Field Trips

Below are a list of the historic sites and libraries participants will visit during their week-long workshop in Philadelphia.

 
HISTORIC AND CULTURAL SITES:

National Constitution Center, America’s most interactive history museum, is located two blocks from the Liberty Bell on Independence Mall and is the only museum devoted to the U.S. Constitution and to understanding the interpretation and re-interpretation behind “We the People.” http://www.constitutioncenter.org

Walking tour of historic Philadelphia led by Poor Richard's Walking Tours, an educational organization staffed by University of Pennsylvania graduate students.

Independence Hall and the Liberty Bell form the heart of the National Park Service’s Independence Park. Workshop participants will have the opportunity to visit both. For more information visit: http://www.nps.gov/inde/

Elfreth’s Alley, founded in 1702, is one of the oldest continuously inhabited residential streets in America. Tour includes a stop at Elfreth's Alley Museum which is located in House 126 and built in 1755 by blacksmith and Alley namesake, Jeremiah Elfreth. The Museum has been restored and furnished to its c.1790 appearance and is the only house on Elfreth's Alley that is accessible to the public. http://www.elfrethsalley.org/

Reading Terminal Market opened its doors in 1892. The new Market was approximately 78,000 square feet and held nearly 800 spaces for merchants, each positioned in six foot stalls. The Market was laid out in a grid system similar to the streets of Philadelphia. http://www.readingterminalmarket.org/

The Philadelphia Bourse House – meaning a place of exchange – was brought to Philadelphia in 1890 by George E. Bartol, a prosperous Philadelphia grain and commodities exporter. While in Europe, Bartol visited the great Bourse in Hamburg, Germany. Upon his return to the United States, Bartol called together the most influential businessmen and merchants in the city, asking them to pool their resources to construct the city’s own business center. In 1891, The Philadelphia Bourse Corporation was formed, with each member subscribing $1,000 to the project, by an issue of stock and mortgage.

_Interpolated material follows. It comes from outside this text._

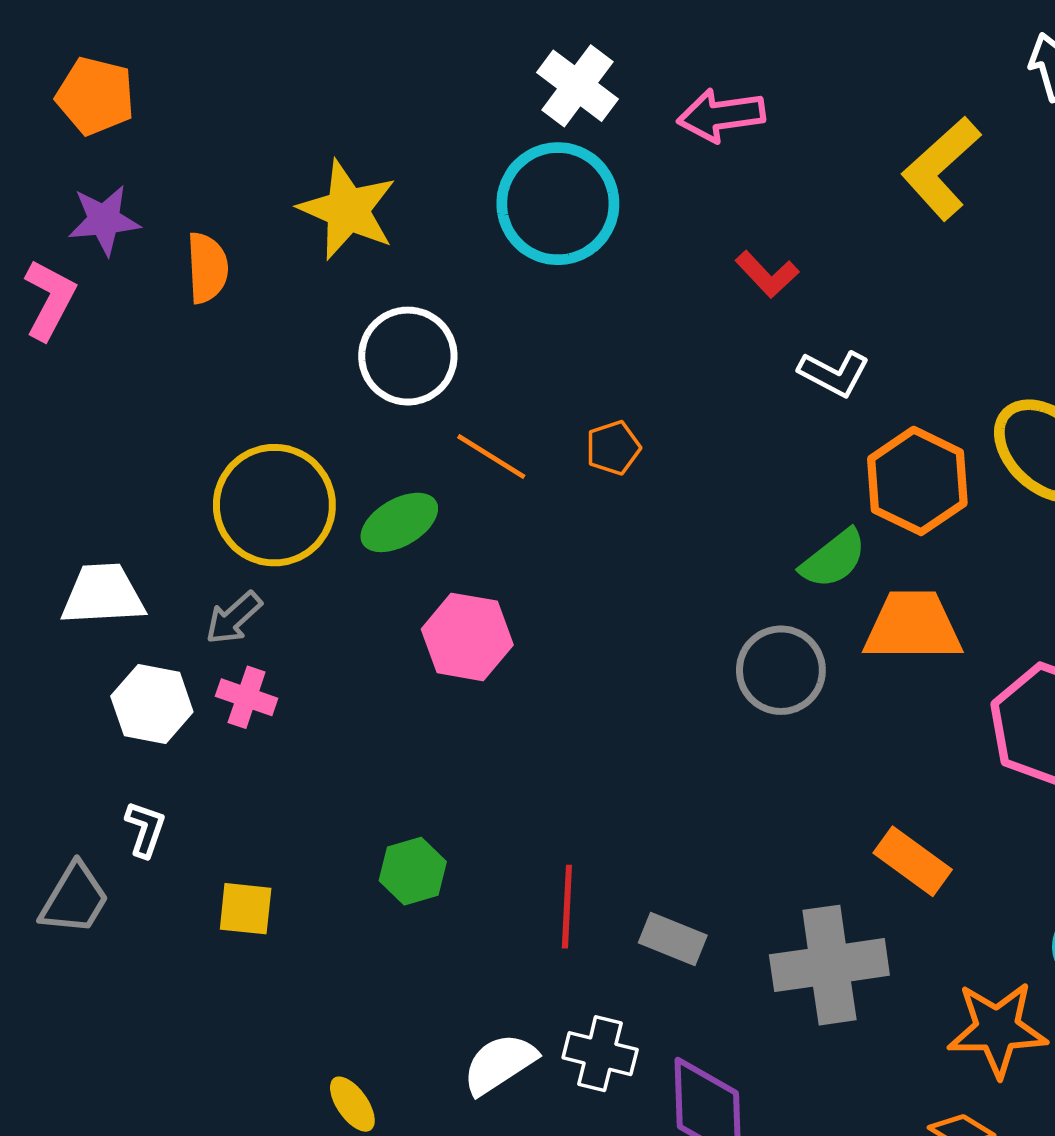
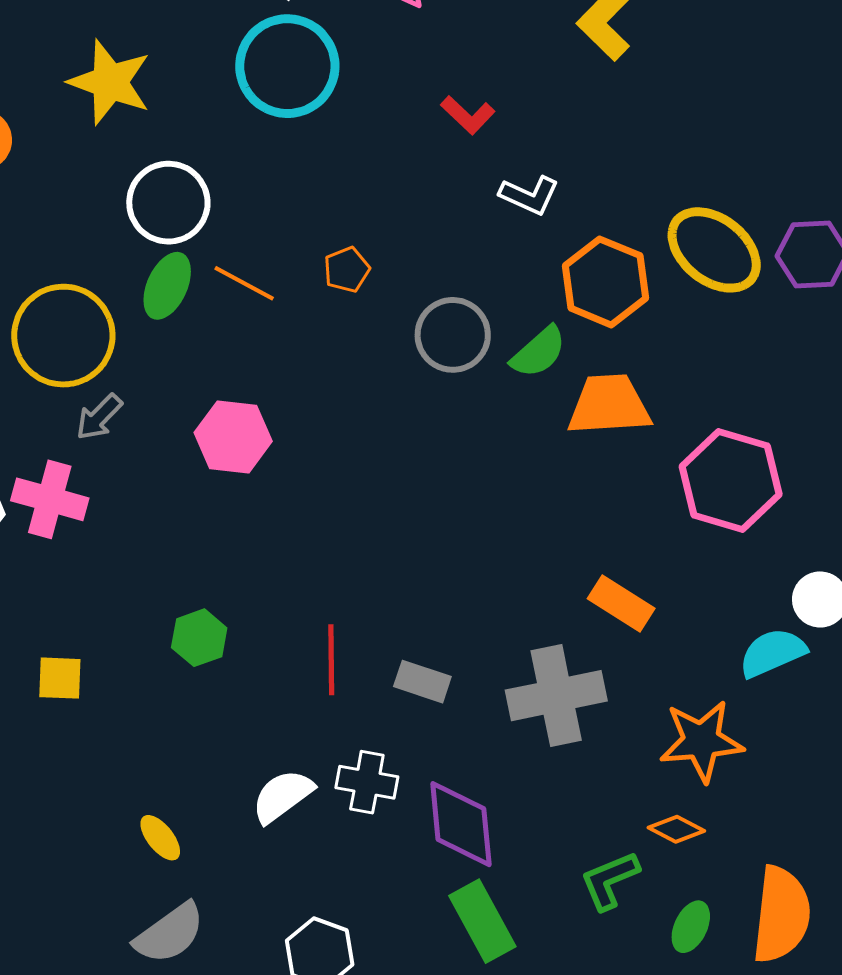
green ellipse: (399, 522) -> (167, 286), moved, turned -32
gray arrow: (234, 618) -> (99, 417), moved
gray circle: (781, 670) -> (453, 335), moved
pink cross: (247, 697) -> (50, 499), size x1.5

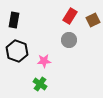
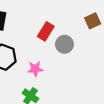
red rectangle: (70, 16) -> (46, 31), moved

The Bourse motto was “buy, sell, ship via Philadelphia.”
http://www.bourse-pa.com/bourse_history.htm


LIBRARIES AND ARCHIVES:

Significant portions of other afternoons are reserved for archival research and writing to take advantage of four key Philadelphia archival repositories—the Historical Society of Pennsylvania, founded in 1824 and one of the oldest historical societies in the United States; the Library Company of Philadelphia, founded in 1731 by Benjamin Franklin as North America’s first subscription library; the American Philosophical Society, founded in 1769 as the first scholarly society for scientific study in North America; and the National Archives Mid-Atlantic Regional Office, whose historically significant federal holdings date from the 1790s.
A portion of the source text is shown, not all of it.